During a 15-year period, Iran will maintain its uranium stockpiles under 300kg, a fraction of the amount required to produce one single bomb, removing 98% of its current stockpile of enriched uranium. Furthermore, Iran will no longer produce highly enriched uranium, capping its levels to 3.67%, significantly below the level needed to create a nuclear weapon.

In order to guarantee that it will no longer produce any weapon-grade plutonium, Iran also agreed to redesign and modify its Arak heavy water reactor in cooperation with the US and other international partners, while shipping out all the spent fuel rods of the reactor out of the country.

Finally, the JCPOA includes a number of confidence-building measures and provisions increasing the level of monitoring and transparency of Iran’s nuclear activities, with the aim of ensuring that the country will not secretly pursue the weaponization of its nuclear program. Through the implementation of the Additional Protocol, the inspectors of the International Atomic Energy Agency (IAEA) will be able to always have eyes on the ground, accessing the country’s nuclear facilities where and when necessary, to control that no fissile material will be covertly diverted to build a bomb.

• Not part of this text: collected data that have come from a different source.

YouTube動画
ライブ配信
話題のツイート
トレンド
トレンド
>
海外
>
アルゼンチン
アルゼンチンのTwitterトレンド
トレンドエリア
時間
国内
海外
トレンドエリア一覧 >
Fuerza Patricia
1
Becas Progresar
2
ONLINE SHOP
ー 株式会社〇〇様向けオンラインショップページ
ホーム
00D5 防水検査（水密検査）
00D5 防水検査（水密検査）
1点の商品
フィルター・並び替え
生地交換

Through the JCPOA, by October Iran will also implement the Roadmap for Clarification of Past and Present Outstanding issues (also known as PMD) agreed with the IAEA, a fundamental step to clarify the nature of Iran’s past nuclear activities.

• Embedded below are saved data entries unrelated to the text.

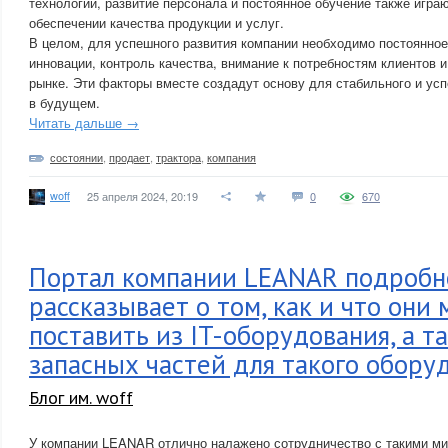
технологий, развитие персонала и постоянное обучение также игра
обеспечении качества продукции и услуг.
В целом, для успешного развития компании необходимо постоянно
инновации, контроль качества, внимание к потребностям клиентов и
рынке. Эти факторы вместе создадут основу для стабильного и ус
в будущем.
Читать дальше →
состоянии
,
продает
,
трактора
,
компания
woff
25 апреля 2024, 20:19
0
670
Портал компании LEANAR подробн
рассказывает о том, как и что они 
поставить из IT-оборудования, а т
запасных частей для такого обору
Блог им. woff
У компании LEANAR отлично налажено сотрудничество с такими м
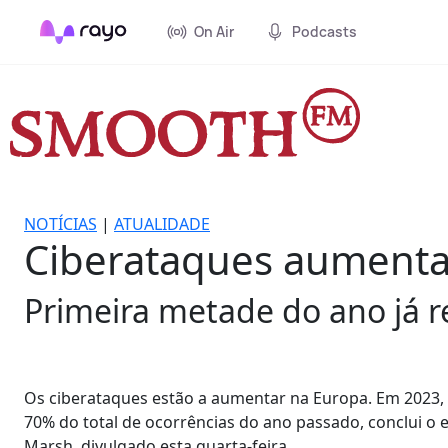
On Air
Podcasts
NOTÍCIAS
|
ATUALIDADE
Ciberataques aument
Primeira metade do ano já r
Os ciberataques estão a aumentar na Europa. Em 2023, 
70% do total de ocorrências do ano passado, conclui o 
Marsh, divulgado esta quarta-feira.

A series of balanced and reciprocal concessions will be granted to Iran in exchange for the country’s commitment to curb its nuclear program. First of all, Iran will achieve its long-sought goal of having its right to enrich exclusively for civilian purposes recognized. Furthermore, Iran will be able to continue its research and development activities by testing higher generation centrifuges (from IR-4 to IR-8), more capable than the current generation IR-1 currently operational, “in a manner that does not accumulate enriched uranium”. In 10 years, these centrifuges could then become operational in Iran.

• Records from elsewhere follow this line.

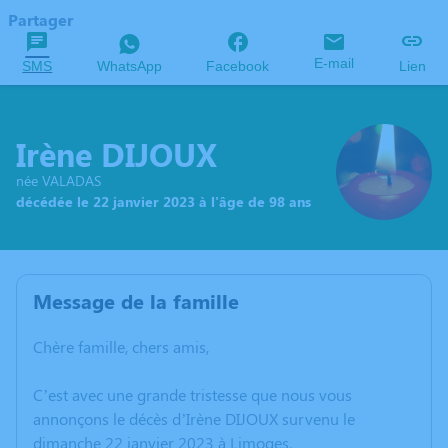
Partager
E-mail
SMS
WhatsApp
Facebook
Lien
Irène DIJOUX
née VALADAS
décédée le 22 janvier 2023 à l'âge de 98 ans
Message de la famille
Chère famille, chers amis,
C’est avec une grande tristesse que nous vous
annonçons le décès d’Irène DIJOUX survenu le
dimanche 22 janvier 2023 à Limoges.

As Iran implements its key obligations (the conversion of the Arak facility, the shipping of the stockpiles out of the country and the reduction of the number centrifuges in particular) and pending verification by the IAEA by December, all UN and unilateral sanctions imposed against the country as a result of its nuclear activities will be lifted in a phased way. If Iran violates its end of obligations, sanctions will however “snap” back into place, creating a real incentive for Tehran to follow through.

A Joint Commission consisting of the P5+1 and Iran will be established to verify that all the provisions of the JCPOA will be effectively implemented by the parties involved and will be in charge of handling the dispute resolution mechanism.

The announcement of the JCPOA constitutes only the first step, dubbed Finalization Day, toward the implementation of the agreement. The next step will require the P5+1 to submit a draft Resolution to the UN Security Council endorsing the agreement, and 90 days after, at Adoption Day, the commitments of both sides will come into effect. Implementation Day will occur when the IAEA will verify Iran’s compliance with its end of obligations and will entail the termination of EU and US nuclear-related sanctions. Transition Day, eight years after Adoption Day, will be linked to the conclusions of the IAEA that the nuclear material in Iran remains for peaceful activities only, after which Iran will ratify the Additional Protocol. The last stage of the implementation of the agreement will be marked by Termination Day, when the UN Security Council Resolution endorsing the JCPOA will be terminated, ten years after Adoption Day.

Albeit a historic day, July 14 therefore constitutes only the beginning of a long journey which, if successful, will ultimately result in the closure of the Iranian nuclear dossier and the normalization of the international community’s relations with Tehran.